On this day (11th March) in 1941 Old Trafford was hit by bombs dropped by the German Luftwaffe. The highly industrialised Trafford Park had been the target and by daybreak the news of damage to Old Trafford was circulating around Manchester, although the Manchester Guardian and other newspapers did not mention the ground by name. Due to the wartime situation the newspaper did not want to give away too much information and reported: “Slight damage was done to dwelling-houses in one or two working class districts and slight outbreaks of fire were reported from a football ground and a training institute.”
The ‘slight damage’ saw a bomb hit United’s Main Stand.

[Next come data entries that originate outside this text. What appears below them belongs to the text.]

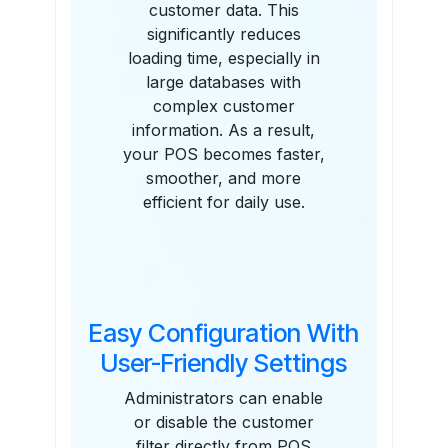
customer data. This
significantly reduces
loading time, especially in
large databases with
complex customer
information. As a result,
your POS becomes faster,
smoother, and more
efficient for daily use.
Easy Configuration With
User-Friendly Settings
Administrators can enable
or disable the customer
filter directly from POS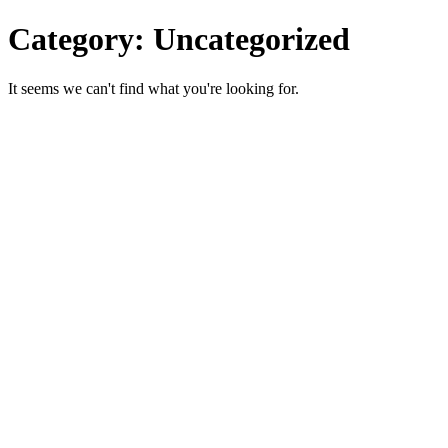
Category: Uncategorized
It seems we can't find what you're looking for.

The stand was almost completely wrecked, while the pitch was scorched by the blast. Manchester City contacted United and offered the use of Maine Road immediately and the first home United match to be staged at City’s ground was the 5th April meeting with Blackpool in the North Regional League. The Seasiders’ won 3-2 before a crowd of around 2,000.
Further wartime matches followed over the course of the next four years with United paying the Blues an annual rent of £5,000 plus a share of the gate receipts. Initially City were to use United’s training ground, The Cliff, for reserve fixtures, but both sides also used Old Trafford at times.
After the war United were granted £4,800 to help cover the costs of tidying up the venue, and then a further £17,478 was given to help rebuild the Main Stand and damaged terracing. This allowed the redevelopment of Old Trafford to commence and between 1945 and 1949 the Main Stand was rebuilt as was the terracing at the Popular Side (United Road).